A customer will be sending us 1000’s of PDF files that require a number of steps to process, merge and concat. I have most of the steps figured out with the exception of merging PDF’s for ‘householding’.
Ex. customer will send us PDF files with file names of [parentacct#_date].pdf and [childacct#-parentacct#_date].pdf. The PDF’s that have the same ‘parentacct#’ need to be merged so that there is a single mailing to that household.
To further the example,
PDFA = (123456789_20230101.pdf) is the parent PDF and has 4 pages
PDFB = (987654321-123456789_20230101.pdf) would be the child PDF and has 6 pages
PDFA would have Pages 1-4 from the original (PDFA) and pages 5-10 from the child PDF (PDFB).
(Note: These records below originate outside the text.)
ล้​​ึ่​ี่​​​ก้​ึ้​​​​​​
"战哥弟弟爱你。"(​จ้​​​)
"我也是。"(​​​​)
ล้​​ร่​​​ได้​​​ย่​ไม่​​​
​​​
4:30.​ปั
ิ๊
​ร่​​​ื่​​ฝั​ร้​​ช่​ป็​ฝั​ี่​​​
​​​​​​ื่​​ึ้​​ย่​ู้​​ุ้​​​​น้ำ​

Also, there could be more than 1 child PDF that needs to be merged with PDFA so the script would need to loop until ALL child PDF’s are merged with the parent PDF.
That would be a mix of Workflow plugins and scripts.
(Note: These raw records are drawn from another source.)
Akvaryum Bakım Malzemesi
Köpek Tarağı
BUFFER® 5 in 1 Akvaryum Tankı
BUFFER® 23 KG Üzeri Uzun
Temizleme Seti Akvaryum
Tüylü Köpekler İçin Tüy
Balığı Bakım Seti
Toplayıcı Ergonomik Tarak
I’d start by assuming that the whole process would run once all files are received.
Folder Capture plugin which will look to a dummy folder for a dummy file to trigger the whole process
Branch
Folder Capture plugin
a. Mask using Regex to only capture parent PDF
Move all parents to a PARENTS named folder using Send to Folder plugin
Back to Main Branch
Folder Capture plugin to capture all remaining child PDFs
Script that:
a. Read the name of the child PDF
b. Extract the parent name fom the child name
c. Using the Alambic API’s IPages Method Insert From, insert the child PDF pages into the parent’s PDF
d. Close and save the parent PDF
Actually, this can be made even simpler by using the Send to folder task’s ability to automatically concatenate PDFs together:
Here is that sample process in a workflow configuration file: Merge.OL-workflow (21.6 KB)
The only script that’s needed is 2 lines long: it stores the parent file name and prefix in local variables that are used later on to pick up the child files.